__WHAT IS REQUIRED__. Print the first line of the data below and every one after it, through the line containing "In order to click on コバルト合金メッキによるモールドの耐寿命について", exactly as written.

__GIVEN DATA__.
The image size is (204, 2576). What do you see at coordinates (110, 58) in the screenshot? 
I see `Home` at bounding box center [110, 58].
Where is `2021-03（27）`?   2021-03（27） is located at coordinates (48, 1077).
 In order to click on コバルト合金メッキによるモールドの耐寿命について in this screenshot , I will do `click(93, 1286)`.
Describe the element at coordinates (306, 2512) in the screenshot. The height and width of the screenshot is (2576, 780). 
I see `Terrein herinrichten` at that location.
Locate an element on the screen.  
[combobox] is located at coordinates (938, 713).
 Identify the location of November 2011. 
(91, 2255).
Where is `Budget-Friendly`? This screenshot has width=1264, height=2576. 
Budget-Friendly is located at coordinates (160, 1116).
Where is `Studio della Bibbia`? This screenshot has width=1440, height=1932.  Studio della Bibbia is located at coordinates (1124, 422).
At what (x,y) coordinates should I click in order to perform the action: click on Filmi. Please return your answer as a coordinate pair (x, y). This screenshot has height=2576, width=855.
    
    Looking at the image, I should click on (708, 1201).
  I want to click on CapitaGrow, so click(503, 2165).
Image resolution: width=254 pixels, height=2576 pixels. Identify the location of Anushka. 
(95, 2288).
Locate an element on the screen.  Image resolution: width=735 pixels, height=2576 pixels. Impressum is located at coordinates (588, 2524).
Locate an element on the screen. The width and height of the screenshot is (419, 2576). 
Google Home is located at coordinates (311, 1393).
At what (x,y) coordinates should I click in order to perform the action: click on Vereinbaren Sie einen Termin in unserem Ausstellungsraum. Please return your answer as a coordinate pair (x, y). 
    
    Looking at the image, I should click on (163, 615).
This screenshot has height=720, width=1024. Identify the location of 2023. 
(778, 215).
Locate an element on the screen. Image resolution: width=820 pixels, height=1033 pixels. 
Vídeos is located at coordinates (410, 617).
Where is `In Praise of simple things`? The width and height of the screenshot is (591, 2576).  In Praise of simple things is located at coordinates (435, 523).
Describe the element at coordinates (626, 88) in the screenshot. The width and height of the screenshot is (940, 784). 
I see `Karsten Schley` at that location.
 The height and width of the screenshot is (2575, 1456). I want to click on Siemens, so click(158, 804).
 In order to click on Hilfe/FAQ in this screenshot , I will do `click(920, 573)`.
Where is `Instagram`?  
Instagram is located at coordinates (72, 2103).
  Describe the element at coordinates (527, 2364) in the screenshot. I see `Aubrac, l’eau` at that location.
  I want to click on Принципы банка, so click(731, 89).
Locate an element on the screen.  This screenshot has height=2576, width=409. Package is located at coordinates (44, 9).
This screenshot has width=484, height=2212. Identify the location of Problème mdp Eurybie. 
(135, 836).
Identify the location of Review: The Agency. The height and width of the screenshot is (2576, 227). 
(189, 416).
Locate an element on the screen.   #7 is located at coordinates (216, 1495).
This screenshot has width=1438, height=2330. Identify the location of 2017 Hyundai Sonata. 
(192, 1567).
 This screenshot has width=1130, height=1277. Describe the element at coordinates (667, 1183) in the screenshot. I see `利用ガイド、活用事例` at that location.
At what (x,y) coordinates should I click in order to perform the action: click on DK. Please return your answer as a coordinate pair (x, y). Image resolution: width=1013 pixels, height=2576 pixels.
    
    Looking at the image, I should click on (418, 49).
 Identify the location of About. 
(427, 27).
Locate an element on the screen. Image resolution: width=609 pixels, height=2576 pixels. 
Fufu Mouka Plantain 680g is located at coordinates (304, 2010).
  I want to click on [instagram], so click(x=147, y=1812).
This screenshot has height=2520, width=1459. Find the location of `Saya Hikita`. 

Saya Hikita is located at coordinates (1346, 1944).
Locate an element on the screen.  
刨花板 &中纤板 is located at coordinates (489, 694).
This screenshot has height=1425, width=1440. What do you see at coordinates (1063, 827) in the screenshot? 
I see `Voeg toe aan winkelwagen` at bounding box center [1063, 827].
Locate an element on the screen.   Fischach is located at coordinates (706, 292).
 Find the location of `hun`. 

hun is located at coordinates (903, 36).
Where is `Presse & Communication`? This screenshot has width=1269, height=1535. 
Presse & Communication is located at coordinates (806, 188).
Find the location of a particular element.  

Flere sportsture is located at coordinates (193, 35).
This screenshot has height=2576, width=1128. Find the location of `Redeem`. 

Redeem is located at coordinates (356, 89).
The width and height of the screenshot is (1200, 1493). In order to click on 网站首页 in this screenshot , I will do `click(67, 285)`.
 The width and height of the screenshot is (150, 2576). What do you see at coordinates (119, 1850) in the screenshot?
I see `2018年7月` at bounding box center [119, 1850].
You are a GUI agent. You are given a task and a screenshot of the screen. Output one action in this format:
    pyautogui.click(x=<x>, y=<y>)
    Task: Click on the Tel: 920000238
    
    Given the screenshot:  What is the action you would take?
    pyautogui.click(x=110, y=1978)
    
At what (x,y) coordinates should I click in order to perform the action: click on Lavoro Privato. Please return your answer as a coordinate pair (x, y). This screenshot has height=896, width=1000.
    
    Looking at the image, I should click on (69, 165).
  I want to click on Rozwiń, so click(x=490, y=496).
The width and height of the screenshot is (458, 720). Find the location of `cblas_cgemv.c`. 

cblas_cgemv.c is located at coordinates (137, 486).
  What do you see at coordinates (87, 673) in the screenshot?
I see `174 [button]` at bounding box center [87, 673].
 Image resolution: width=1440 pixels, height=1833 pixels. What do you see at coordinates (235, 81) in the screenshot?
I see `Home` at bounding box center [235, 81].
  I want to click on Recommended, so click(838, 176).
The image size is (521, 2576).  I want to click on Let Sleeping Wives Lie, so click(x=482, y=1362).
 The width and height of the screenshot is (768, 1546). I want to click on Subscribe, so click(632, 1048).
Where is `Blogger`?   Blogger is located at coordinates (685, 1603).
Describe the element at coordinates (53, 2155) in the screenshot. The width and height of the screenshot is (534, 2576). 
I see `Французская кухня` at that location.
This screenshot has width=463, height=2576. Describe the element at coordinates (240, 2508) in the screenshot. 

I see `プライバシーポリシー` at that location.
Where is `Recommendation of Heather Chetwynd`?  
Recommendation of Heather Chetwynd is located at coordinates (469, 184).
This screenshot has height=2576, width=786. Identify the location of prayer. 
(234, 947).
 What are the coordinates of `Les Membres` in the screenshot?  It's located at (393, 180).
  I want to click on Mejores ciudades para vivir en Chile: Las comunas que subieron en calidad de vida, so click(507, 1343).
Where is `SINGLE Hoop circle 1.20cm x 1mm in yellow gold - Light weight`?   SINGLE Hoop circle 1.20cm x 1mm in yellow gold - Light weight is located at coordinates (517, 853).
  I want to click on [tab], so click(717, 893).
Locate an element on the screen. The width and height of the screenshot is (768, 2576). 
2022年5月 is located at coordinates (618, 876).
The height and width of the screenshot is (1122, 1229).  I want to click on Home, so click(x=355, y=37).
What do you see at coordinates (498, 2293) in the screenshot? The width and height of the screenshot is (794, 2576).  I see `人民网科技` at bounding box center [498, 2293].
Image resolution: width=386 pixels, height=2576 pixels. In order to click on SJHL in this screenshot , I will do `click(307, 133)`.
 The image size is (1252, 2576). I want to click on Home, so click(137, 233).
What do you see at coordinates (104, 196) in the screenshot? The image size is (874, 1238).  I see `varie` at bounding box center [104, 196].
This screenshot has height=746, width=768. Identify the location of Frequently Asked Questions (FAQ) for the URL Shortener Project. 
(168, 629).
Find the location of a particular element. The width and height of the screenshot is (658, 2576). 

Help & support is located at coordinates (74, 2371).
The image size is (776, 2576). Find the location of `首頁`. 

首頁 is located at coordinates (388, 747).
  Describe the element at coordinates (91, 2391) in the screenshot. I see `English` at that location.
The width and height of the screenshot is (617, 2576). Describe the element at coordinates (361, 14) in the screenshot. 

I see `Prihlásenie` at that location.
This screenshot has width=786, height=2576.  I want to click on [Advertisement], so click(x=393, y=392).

__OUTPUT FOR THIS TASK__.
The image size is (204, 2576). What do you see at coordinates (110, 58) in the screenshot? 
I see `Home` at bounding box center [110, 58].
Where is `2021-03（27）`?   2021-03（27） is located at coordinates (48, 1077).
 In order to click on コバルト合金メッキによるモールドの耐寿命について in this screenshot , I will do `click(93, 1286)`.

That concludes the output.